Exercise aim »
Extract the listing in its entirety, keeping each line identical to the original.

Input for this task »
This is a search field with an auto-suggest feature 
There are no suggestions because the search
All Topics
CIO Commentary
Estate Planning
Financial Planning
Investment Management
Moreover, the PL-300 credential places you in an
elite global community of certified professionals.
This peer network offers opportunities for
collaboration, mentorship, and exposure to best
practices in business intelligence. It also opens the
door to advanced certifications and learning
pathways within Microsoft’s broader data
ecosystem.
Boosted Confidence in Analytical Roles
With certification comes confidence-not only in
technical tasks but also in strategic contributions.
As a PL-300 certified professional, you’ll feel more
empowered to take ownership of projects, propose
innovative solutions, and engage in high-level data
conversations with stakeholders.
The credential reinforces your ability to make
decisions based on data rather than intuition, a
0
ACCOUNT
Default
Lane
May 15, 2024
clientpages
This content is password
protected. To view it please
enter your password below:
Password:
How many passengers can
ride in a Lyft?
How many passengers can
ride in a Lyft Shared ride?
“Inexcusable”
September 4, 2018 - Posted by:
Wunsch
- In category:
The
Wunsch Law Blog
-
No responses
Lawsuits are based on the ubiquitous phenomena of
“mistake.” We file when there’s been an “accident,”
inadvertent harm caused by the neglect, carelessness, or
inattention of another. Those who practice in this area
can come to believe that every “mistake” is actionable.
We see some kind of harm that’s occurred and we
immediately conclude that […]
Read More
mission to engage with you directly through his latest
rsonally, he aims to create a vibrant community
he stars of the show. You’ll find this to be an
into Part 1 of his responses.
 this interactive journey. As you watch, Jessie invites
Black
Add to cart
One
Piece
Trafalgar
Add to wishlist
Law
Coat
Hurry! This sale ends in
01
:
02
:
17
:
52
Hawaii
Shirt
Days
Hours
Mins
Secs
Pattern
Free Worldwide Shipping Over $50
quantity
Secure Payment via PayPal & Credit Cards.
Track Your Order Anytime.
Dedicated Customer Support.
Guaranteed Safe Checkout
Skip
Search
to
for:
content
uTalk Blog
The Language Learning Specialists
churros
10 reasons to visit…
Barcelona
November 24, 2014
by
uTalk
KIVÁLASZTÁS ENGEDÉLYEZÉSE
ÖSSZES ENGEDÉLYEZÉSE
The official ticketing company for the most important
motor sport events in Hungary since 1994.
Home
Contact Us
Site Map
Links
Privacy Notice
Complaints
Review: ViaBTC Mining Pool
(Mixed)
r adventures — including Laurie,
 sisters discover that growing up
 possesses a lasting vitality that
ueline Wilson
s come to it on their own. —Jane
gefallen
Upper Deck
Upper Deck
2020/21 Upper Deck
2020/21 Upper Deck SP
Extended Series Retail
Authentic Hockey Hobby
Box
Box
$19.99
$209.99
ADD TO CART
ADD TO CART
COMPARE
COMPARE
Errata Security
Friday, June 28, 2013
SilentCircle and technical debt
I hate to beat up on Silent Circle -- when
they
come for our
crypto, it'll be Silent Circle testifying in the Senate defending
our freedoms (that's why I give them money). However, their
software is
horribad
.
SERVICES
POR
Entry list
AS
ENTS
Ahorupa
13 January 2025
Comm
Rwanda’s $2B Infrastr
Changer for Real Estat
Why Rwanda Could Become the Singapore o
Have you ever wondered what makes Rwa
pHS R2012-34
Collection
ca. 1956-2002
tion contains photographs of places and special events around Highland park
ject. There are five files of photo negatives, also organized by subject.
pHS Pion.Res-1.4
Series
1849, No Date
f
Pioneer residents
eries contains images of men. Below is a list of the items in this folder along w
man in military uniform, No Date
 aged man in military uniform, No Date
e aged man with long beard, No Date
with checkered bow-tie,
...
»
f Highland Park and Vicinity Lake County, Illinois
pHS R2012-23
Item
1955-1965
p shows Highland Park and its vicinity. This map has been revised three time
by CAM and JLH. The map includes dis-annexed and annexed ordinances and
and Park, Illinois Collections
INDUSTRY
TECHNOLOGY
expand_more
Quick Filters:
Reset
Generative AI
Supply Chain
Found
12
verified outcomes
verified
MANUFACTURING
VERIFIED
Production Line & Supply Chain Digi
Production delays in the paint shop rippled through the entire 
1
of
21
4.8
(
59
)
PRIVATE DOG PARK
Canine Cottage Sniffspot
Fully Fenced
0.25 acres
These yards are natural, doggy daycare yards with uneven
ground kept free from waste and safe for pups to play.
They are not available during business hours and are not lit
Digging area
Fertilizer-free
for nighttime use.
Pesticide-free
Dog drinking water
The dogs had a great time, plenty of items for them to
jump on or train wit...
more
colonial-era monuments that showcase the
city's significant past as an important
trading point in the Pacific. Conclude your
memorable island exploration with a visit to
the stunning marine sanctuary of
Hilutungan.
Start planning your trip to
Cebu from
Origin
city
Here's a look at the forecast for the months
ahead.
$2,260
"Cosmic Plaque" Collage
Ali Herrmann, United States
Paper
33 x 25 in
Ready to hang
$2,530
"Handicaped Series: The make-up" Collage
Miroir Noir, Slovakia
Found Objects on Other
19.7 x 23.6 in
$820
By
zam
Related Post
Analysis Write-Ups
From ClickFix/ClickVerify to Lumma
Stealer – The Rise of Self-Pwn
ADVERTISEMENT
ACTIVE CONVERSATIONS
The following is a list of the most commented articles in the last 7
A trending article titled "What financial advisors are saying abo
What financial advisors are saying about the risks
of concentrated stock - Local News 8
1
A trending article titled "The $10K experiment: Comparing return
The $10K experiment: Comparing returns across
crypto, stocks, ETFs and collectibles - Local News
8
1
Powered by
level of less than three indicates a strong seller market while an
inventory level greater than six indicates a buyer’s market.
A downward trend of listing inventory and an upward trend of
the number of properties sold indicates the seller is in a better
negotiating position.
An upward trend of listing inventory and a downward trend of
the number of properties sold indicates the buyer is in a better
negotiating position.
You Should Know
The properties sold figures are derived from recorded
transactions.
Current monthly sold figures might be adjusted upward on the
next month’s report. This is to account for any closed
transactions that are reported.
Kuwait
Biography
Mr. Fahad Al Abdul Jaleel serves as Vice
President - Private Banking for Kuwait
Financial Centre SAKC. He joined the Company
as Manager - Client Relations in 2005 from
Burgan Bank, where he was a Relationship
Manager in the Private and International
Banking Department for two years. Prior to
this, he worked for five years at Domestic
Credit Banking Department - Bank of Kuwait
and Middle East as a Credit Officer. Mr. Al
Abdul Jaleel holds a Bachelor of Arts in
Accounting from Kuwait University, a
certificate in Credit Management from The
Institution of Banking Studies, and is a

Response below »
This is a search field with an auto-suggest feature 
There are no suggestions because the search
All Topics
CIO Commentary
Estate Planning
Financial Planning
Investment Management
Moreover, the PL-300 credential places you in an
elite global community of certified professionals.
This peer network offers opportunities for
collaboration, mentorship, and exposure to best
practices in business intelligence. It also opens the
door to advanced certifications and learning
pathways within Microsoft’s broader data
ecosystem.
Boosted Confidence in Analytical Roles
With certification comes confidence-not only in
technical tasks but also in strategic contributions.
As a PL-300 certified professional, you’ll feel more
empowered to take ownership of projects, propose
innovative solutions, and engage in high-level data
conversations with stakeholders.
The credential reinforces your ability to make
decisions based on data rather than intuition, a
0
ACCOUNT
Default
Lane
May 15, 2024
clientpages
This content is password
protected. To view it please
enter your password below:
Password:
How many passengers can
ride in a Lyft?
How many passengers can
ride in a Lyft Shared ride?
“Inexcusable”
September 4, 2018 - Posted by:
Wunsch
- In category:
The
Wunsch Law Blog
-
No responses
Lawsuits are based on the ubiquitous phenomena of
“mistake.” We file when there’s been an “accident,”
inadvertent harm caused by the neglect, carelessness, or
inattention of another. Those who practice in this area
can come to believe that every “mistake” is actionable.
We see some kind of harm that’s occurred and we
immediately conclude that […]
Read More
mission to engage with you directly through his latest
rsonally, he aims to create a vibrant community
he stars of the show. You’ll find this to be an
into Part 1 of his responses.
 this interactive journey. As you watch, Jessie invites
Black
Add to cart
One
Piece
Trafalgar
Add to wishlist
Law
Coat
Hurry! This sale ends in
01
:
02
:
17
:
52
Hawaii
Shirt
Days
Hours
Mins
Secs
Pattern
Free Worldwide Shipping Over $50
quantity
Secure Payment via PayPal & Credit Cards.
Track Your Order Anytime.
Dedicated Customer Support.
Guaranteed Safe Checkout
Skip
Search
to
for:
content
uTalk Blog
The Language Learning Specialists
churros
10 reasons to visit…
Barcelona
November 24, 2014
by
uTalk
KIVÁLASZTÁS ENGEDÉLYEZÉSE
ÖSSZES ENGEDÉLYEZÉSE
The official ticketing company for the most important
motor sport events in Hungary since 1994.
Home
Contact Us
Site Map
Links
Privacy Notice
Complaints
Review: ViaBTC Mining Pool
(Mixed)
r adventures — including Laurie,
 sisters discover that growing up
 possesses a lasting vitality that
ueline Wilson
s come to it on their own. —Jane
gefallen
Upper Deck
Upper Deck
2020/21 Upper Deck
2020/21 Upper Deck SP
Extended Series Retail
Authentic Hockey Hobby
Box
Box
$19.99
$209.99
ADD TO CART
ADD TO CART
COMPARE
COMPARE
Errata Security
Friday, June 28, 2013
SilentCircle and technical debt
I hate to beat up on Silent Circle -- when
they
come for our
crypto, it'll be Silent Circle testifying in the Senate defending
our freedoms (that's why I give them money). However, their
software is
horribad
.
SERVICES
POR
Entry list
AS
ENTS
Ahorupa
13 January 2025
Comm
Rwanda’s $2B Infrastr
Changer for Real Estat
Why Rwanda Could Become the Singapore o
Have you ever wondered what makes Rwa
pHS R2012-34
Collection
ca. 1956-2002
tion contains photographs of places and special events around Highland park
ject. There are five files of photo negatives, also organized by subject.
pHS Pion.Res-1.4
Series
1849, No Date
f
Pioneer residents
eries contains images of men. Below is a list of the items in this folder along w
man in military uniform, No Date
 aged man in military uniform, No Date
e aged man with long beard, No Date
with checkered bow-tie,
...
»
f Highland Park and Vicinity Lake County, Illinois
pHS R2012-23
Item
1955-1965
p shows Highland Park and its vicinity. This map has been revised three time
by CAM and JLH. The map includes dis-annexed and annexed ordinances and
and Park, Illinois Collections
INDUSTRY
TECHNOLOGY
expand_more
Quick Filters:
Reset
Generative AI
Supply Chain
Found
12
verified outcomes
verified
MANUFACTURING
VERIFIED
Production Line & Supply Chain Digi
Production delays in the paint shop rippled through the entire 
1
of
21
4.8
(
59
)
PRIVATE DOG PARK
Canine Cottage Sniffspot
Fully Fenced
0.25 acres
These yards are natural, doggy daycare yards with uneven
ground kept free from waste and safe for pups to play.
They are not available during business hours and are not lit
Digging area
Fertilizer-free
for nighttime use.
Pesticide-free
Dog drinking water
The dogs had a great time, plenty of items for them to
jump on or train wit...
more
colonial-era monuments that showcase the
city's significant past as an important
trading point in the Pacific. Conclude your
memorable island exploration with a visit to
the stunning marine sanctuary of
Hilutungan.
Start planning your trip to
Cebu from
Origin
city
Here's a look at the forecast for the months
ahead.
$2,260
"Cosmic Plaque" Collage
Ali Herrmann, United States
Paper
33 x 25 in
Ready to hang
$2,530
"Handicaped Series: The make-up" Collage
Miroir Noir, Slovakia
Found Objects on Other
19.7 x 23.6 in
$820
By
zam
Related Post
Analysis Write-Ups
From ClickFix/ClickVerify to Lumma
Stealer – The Rise of Self-Pwn
ADVERTISEMENT
ACTIVE CONVERSATIONS
The following is a list of the most commented articles in the last 7
A trending article titled "What financial advisors are saying abo
What financial advisors are saying about the risks
of concentrated stock - Local News 8
1
A trending article titled "The $10K experiment: Comparing return
The $10K experiment: Comparing returns across
crypto, stocks, ETFs and collectibles - Local News
8
1
Powered by
level of less than three indicates a strong seller market while an
inventory level greater than six indicates a buyer’s market.
A downward trend of listing inventory and an upward trend of
the number of properties sold indicates the seller is in a better
negotiating position.
An upward trend of listing inventory and a downward trend of
the number of properties sold indicates the buyer is in a better
negotiating position.
You Should Know
The properties sold figures are derived from recorded
transactions.
Current monthly sold figures might be adjusted upward on the
next month’s report. This is to account for any closed
transactions that are reported.
Kuwait
Biography
Mr. Fahad Al Abdul Jaleel serves as Vice
President - Private Banking for Kuwait
Financial Centre SAKC. He joined the Company
as Manager - Client Relations in 2005 from
Burgan Bank, where he was a Relationship
Manager in the Private and International
Banking Department for two years. Prior to
this, he worked for five years at Domestic
Credit Banking Department - Bank of Kuwait
and Middle East as a Credit Officer. Mr. Al
Abdul Jaleel holds a Bachelor of Arts in
Accounting from Kuwait University, a
certificate in Credit Management from The
Institution of Banking Studies, and is a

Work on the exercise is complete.